------ RECORDS SUPPLIED ------

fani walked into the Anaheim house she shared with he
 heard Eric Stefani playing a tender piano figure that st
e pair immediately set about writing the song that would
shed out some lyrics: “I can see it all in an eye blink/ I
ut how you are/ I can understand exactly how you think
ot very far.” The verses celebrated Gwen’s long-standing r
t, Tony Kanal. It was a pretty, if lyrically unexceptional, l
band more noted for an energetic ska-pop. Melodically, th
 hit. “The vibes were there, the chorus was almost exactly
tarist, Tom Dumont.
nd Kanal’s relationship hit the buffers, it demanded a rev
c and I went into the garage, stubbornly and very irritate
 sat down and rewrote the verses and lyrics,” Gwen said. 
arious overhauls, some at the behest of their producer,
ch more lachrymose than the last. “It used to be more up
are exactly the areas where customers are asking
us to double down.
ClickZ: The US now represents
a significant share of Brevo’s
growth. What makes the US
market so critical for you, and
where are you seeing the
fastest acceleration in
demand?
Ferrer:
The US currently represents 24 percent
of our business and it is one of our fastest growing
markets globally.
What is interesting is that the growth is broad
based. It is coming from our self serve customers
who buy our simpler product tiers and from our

------
------ RECORDS SUPPLIED ------

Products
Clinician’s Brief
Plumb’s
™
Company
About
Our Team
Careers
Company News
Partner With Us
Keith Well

------
------ RECORDS SUPPLIED ------

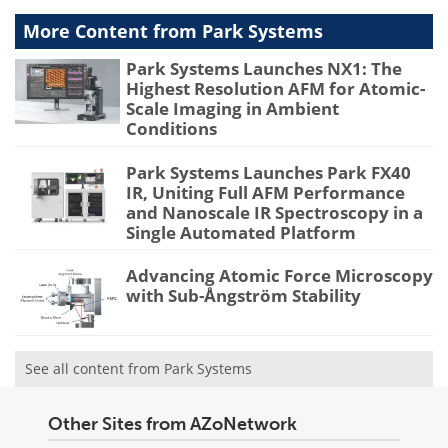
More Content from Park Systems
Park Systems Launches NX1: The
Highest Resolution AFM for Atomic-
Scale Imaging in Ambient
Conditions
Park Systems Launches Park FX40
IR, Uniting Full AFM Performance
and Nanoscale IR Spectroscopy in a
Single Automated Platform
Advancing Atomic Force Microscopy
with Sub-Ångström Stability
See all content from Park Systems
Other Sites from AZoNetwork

------

__TASK TO COMPLETE__: In the listing above, find the line with "us to double down." and the line with "What is interesting"; output exactly those lines and all lines between them.

__ANSWER TO THIS EXERCISE__:
us to double down.
ClickZ: The US now represents
a significant share of Brevo’s
growth. What makes the US
market so critical for you, and
where are you seeing the
fastest acceleration in
demand?
Ferrer:
The US currently represents 24 percent
of our business and it is one of our fastest growing
markets globally.
What is interesting is that the growth is broad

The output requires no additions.